As in dogs, the transition between the pyloroduodenal angle and proximal duodenum can be identified; however, the pyloroduodenal angle is narrower and in a more midline and dorsal position in cats than in dogs.

The mucosal layer of the feline duodenum is thinner when compared with the duodenum in the dog. This is similar to that of the feline jejunum. The location and appearance of the major duodenal papilla are similar to those in the dog.

The ileum is the thickest portion of the small intestine in the cat. The feline ileum has thicker muscularis and submucosal layers compared to the mucosal layer.

The cat has a common opening to the ileum, cecum, and colon called the ileocecocolic junction, whereas the dog has separate ileocolic and cecocolic junctions. The feline cecum is usually not gas filled and is therefore small and identifiable as the ascending colon is traced in the sagittal or transverse imaging plane caudal to the ileocecocolic junction in the right cranial to mid abdomen.

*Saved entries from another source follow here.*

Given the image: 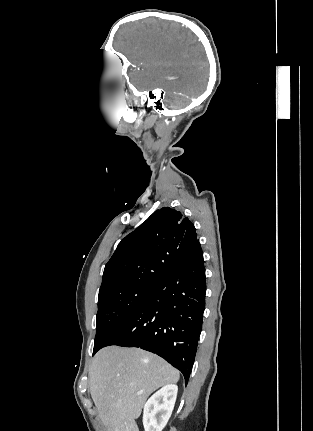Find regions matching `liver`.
<instances>
[{
	"label": "liver",
	"instance_id": "obj_1",
	"mask_svg": "<svg viewBox=\"0 0 313 431\" xmlns=\"http://www.w3.org/2000/svg\"><path fill=\"white\" fill-rule=\"evenodd\" d=\"M179 378L165 360L139 348L105 347L89 368L91 397L107 431H139L135 420L149 395Z\"/></svg>",
	"mask_w": 313,
	"mask_h": 431
}]
</instances>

As in dogs, the colon is the thinnest gastrointestinal segment and can be traced from the pelvic inlet to the ileum.



The jejunal and medial iliac lymph nodes can be routinely seen in dogs. The medial iliac lymph nodes are fusiform and are found lateral to the caudal abdominal trifurcation into the external iliac arteries and continuation of the caudal abdominal aorta (Figure 15A). The jejunal lymph nodes are elongated, oval structures surrounding the caudal mesenteric artery and vein and are seen to the right of midline at the level of the umbilicus. These lymph nodes are much larger in puppies and can be lobulated and have hypoechoic peripheral areas (Figure 15C). The jejunal lymph nodes are hypoechoic relative to the surrounding mesenteric fat.


FIGURE 15. Long-axis views of the right medial iliac lymph node in a normal (A) dog and (B) cat. Note the normal fusiform shape and relative isoechogenicity of the lymph nodes relative to the adjacent mesenteric fat. These lymph nodes are considered normal. Ao = abdominal aorta. (C) Jejunal lymph node from a 10-month-old male neutered Boston terrier. Note the increased size, lobulated appearance, and peripheral oval to fusiform hypoechoic areas (white arrowhead).

In cats, normal medial iliac lymph nodes (Figure 15B) are often not seen. The jejunal lymph nodes are found to the right of the umbilicus, medial to the ileocecocolic junction and adjacent to the cranial mesenteric portal veins. These lymph nodes are oval or bean shaped and hypoechoic to the surrounding mesentery. The ileocolic lymph nodes in the cat are seen adjacent to the ileocecocolic junction and typically measure <3 mm in width. These lymph nodes are often enlarged and infiltrated when round cell neoplasia is present.


Ultrasound differences between the dog and cat are important to recognize. When performing a thorough abdominal exam in either the dog or cat, one must keep these normal anatomic variations in mind to ensure accurate descriptions of ultrasound abnormalities that might be seen.